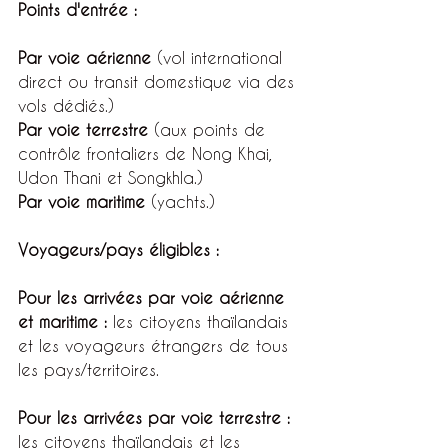
Points d'entrée :
Par voie aérienne
 (vol international 
direct ou transit domestique via des 
vols dédiés.)
Par voie terrestre
 (aux points de 
contrôle frontaliers de Nong Khai, 
Udon Thani et Songkhla.)
Par voie maritime
 (yachts.)
Voyageurs/pays éligibles :
Pour les arrivées par voie aérienne 
et maritime :
 les citoyens thaïlandais 
et les voyageurs étrangers de tous 
les pays/territoires.
Pour les arrivées par voie terrestre :
les citoyens thaïlandais et les 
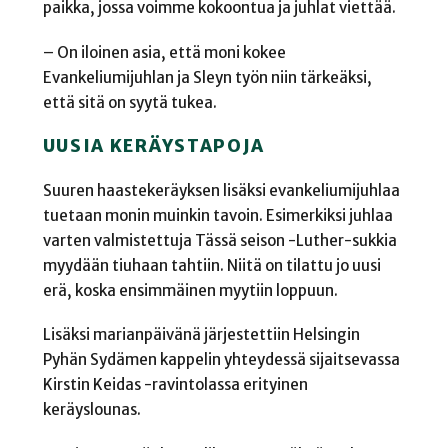
paikka, jossa voimme kokoontua ja juhlat viettää.
– On iloinen asia, että moni kokee
Evankeliumijuhlan ja Sleyn työn niin tärkeäksi,
että sitä on syytä tukea.
UUSIA KERÄYSTAPOJA
Suuren haastekeräyksen lisäksi evankeliumijuhlaa
tuetaan monin muinkin tavoin. Esimerkiksi juhlaa
varten valmistettuja Tässä seison -Luther-sukkia
myydään tiuhaan tahtiin. Niitä on tilattu jo uusi
erä, koska ensimmäinen myytiin loppuun.
Lisäksi marianpäivänä järjestettiin Helsingin
Pyhän Sydämen kappelin yhteydessä sijaitsevassa
Kirstin Keidas -ravintolassa erityinen
keräyslounas.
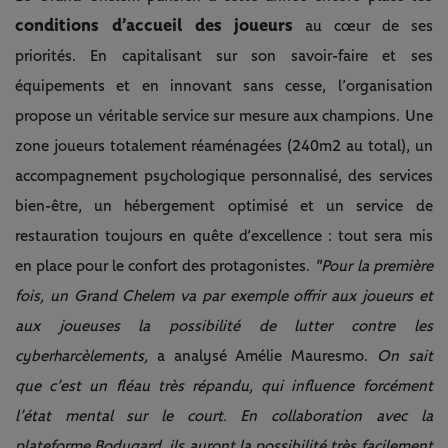
conditions d’accueil des joueurs
au cœur de ses
priorités. En capitalisant sur son savoir-faire et ses
équipements et en innovant sans cesse, l’organisation
propose un véritable service sur mesure aux champions. Une
zone joueurs totalement réaménagées (240m2 au total), un
accompagnement psychologique personnalisé, des services
bien-être, un hébergement optimisé et un service de
restauration toujours en quête d’excellence : tout sera mis
en place pour le confort des protagonistes.
"Pour la première
fois, un Grand Chelem va par exemple offrir aux joueurs et
aux joueuses la possibilité de lutter contre les
cyberharcèlements,
a analysé Amélie Mauresmo.
On sait
que c’est un fléau très répandu, qui influence forcément
l’état mental sur le court. En collaboration avec la
plateforme Bodygard, ils auront la possibilité très facilement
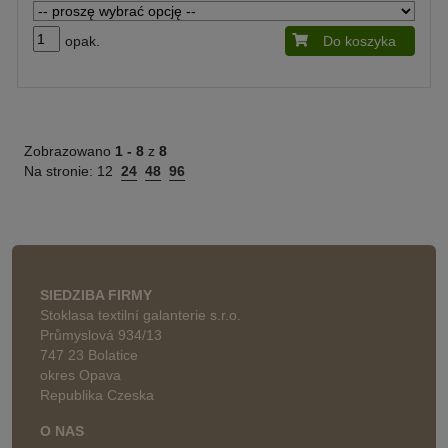
opak.
Do koszyka
Zobrazowano
1 -
8
z
8
Na stronie:
12
24
48
96
SIEDZIBA FIRMY
Stoklasa textilní galanterie s.r.o.
Průmyslová 934/13
747 23 Bolatice
okres Opava
Republika Czeska
O NAS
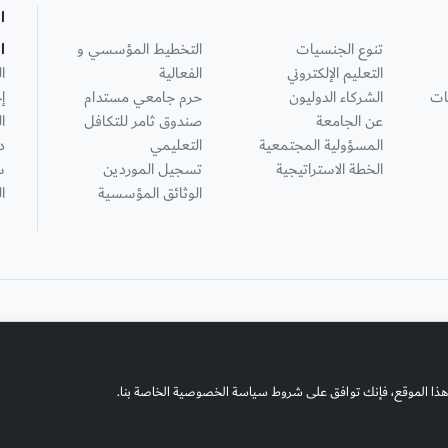
ا
تنوع الجنسيات
التخطيط المؤسسي و
ا
التعليم الإلكتروني
الفعالية
ا
ات
الشركاء الدوليون
حرم جامعي مستدام
إ
عن الجامعة
صندوق ثامر للتكافل
ا
المسؤولية المجتمعية
التعليمي
د
الخطة الاستراتيجية
تسجيل الموردين
س
الوثائق المؤسسية
ا
هذا الموقع، فإنك توافق على شروط سياسة الخصوصية الخاصة بنا.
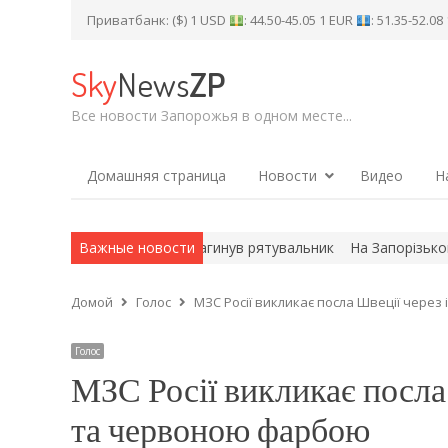
Приватбанк: ($) 1 USD
: 44.50-45.05 1 EUR
: 51.35-52.0
Sky
News
ZP
Все новости Запорожья в одном месте...
Домашняя страница
Новости
Видео
Н
ворожої атаки БпЛА загинув рятувальник
Важные новости
На Запорізькому напр
Домой
Голос
МЗС Росії викликає посла Швеції чере
Голос
МЗС Росії викликає посла
та червоною фарбою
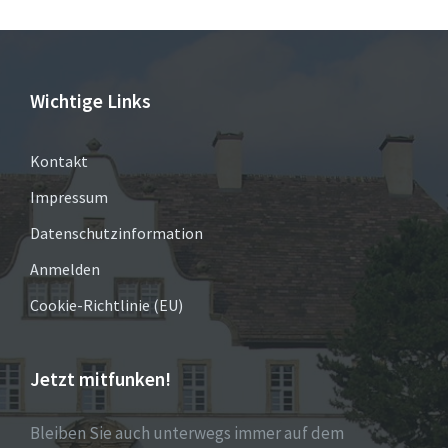
Wichtige Links
Kontakt
Impressum
Datenschutzinformation
Anmelden
Cookie-Richtlinie (EU)
Jetzt mitfunken!
Bleiben Sie auch unterwegs immer auf dem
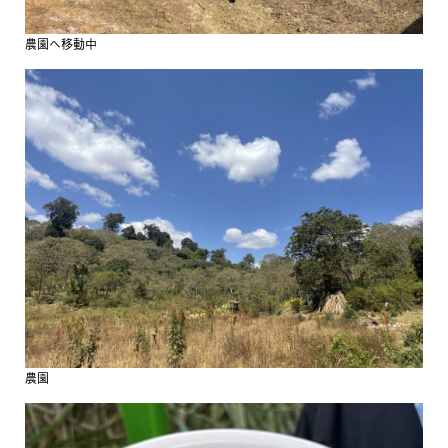
農園へ移動中
農園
____________________
- _Your task_:
Pictures are to be left out; the listing above is otherwise to be copied exactly.

- _Response_:
Points d'entrée :
Par voie aérienne
 (vol international 
direct ou transit domestique via des 
vols dédiés.)
Par voie terrestre
 (aux points de 
contrôle frontaliers de Nong Khai, 
Udon Thani et Songkhla.)
Par voie maritime
 (yachts.)
Voyageurs/pays éligibles :
Pour les arrivées par voie aérienne 
et maritime :
 les citoyens thaïlandais 
et les voyageurs étrangers de tous 
les pays/territoires.
Pour les arrivées par voie terrestre :
les citoyens thaïlandais et les 
paikka, jossa voimme kokoontua ja juhlat viettää.
– On iloinen asia, että moni kokee
Evankeliumijuhlan ja Sleyn työn niin tärkeäksi,
että sitä on syytä tukea.
UUSIA KERÄYSTAPOJA
Suuren haastekeräyksen lisäksi evankeliumijuhlaa
tuetaan monin muinkin tavoin. Esimerkiksi juhlaa
varten valmistettuja Tässä seison -Luther-sukkia
myydään tiuhaan tahtiin. Niitä on tilattu jo uusi
erä, koska ensimmäinen myytiin loppuun.
Lisäksi marianpäivänä järjestettiin Helsingin
Pyhän Sydämen kappelin yhteydessä sijaitsevassa
Kirstin Keidas -ravintolassa erityinen
keräyslounas.
conditions d’accueil des joueurs
au cœur de ses
priorités. En capitalisant sur son savoir-faire et ses
équipements et en innovant sans cesse, l’organisation
propose un véritable service sur mesure aux champions. Une
zone joueurs totalement réaménagées (240m2 au total), un
accompagnement psychologique personnalisé, des services
bien-être, un hébergement optimisé et un service de
restauration toujours en quête d’excellence : tout sera mis
en place pour le confort des protagonistes.
"Pour la première
fois, un Grand Chelem va par exemple offrir aux joueurs et
aux joueuses la possibilité de lutter contre les
cyberharcèlements,
a analysé Amélie Mauresmo.
On sait
que c’est un fléau très répandu, qui influence forcément
l’état mental sur le court. En collaboration avec la
plateforme Bodygard, ils auront la possibilité très facilement
opak.
Do koszyka
Zobrazowano
1 -
8
z
8
Na stronie:
12
24
48
96
SIEDZIBA FIRMY
Stoklasa textilní galanterie s.r.o.
Průmyslová 934/13
747 23 Bolatice
okres Opava
Republika Czeska
O NAS
ا
تنوع الجنسيات
التخطيط المؤسسي و
ا
التعليم الإلكتروني
الفعالية
ا
ات
الشركاء الدوليون
حرم جامعي مستدام
إ
عن الجامعة
صندوق ثامر للتكافل
ا
المسؤولية المجتمعية
التعليمي
د
الخطة الاستراتيجية
تسجيل الموردين
س
الوثائق المؤسسية
ا
هذا الموقع، فإنك توافق على شروط سياسة الخصوصية الخاصة بنا.
Приватбанк: ($) 1 USD
: 44.50-45.05 1 EUR
: 51.35-52.0
Sky
News
ZP
Все новости Запорожья в одном месте...
Домашняя страница
Новости
Видео
Н
ворожої атаки БпЛА загинув рятувальник
Важные новости
На Запорізькому напр
Домой
Голос
МЗС Росії викликає посла Швеції чере
Голос
МЗС Росії викликає посла
та червоною фарбою
Wichtige Links
Kontakt
Impressum
Datenschutzinformation
Anmelden
Cookie-Richtlinie (EU)
Jetzt mitfunken!
Bleiben Sie auch unterwegs immer auf dem
農園へ移動中
農園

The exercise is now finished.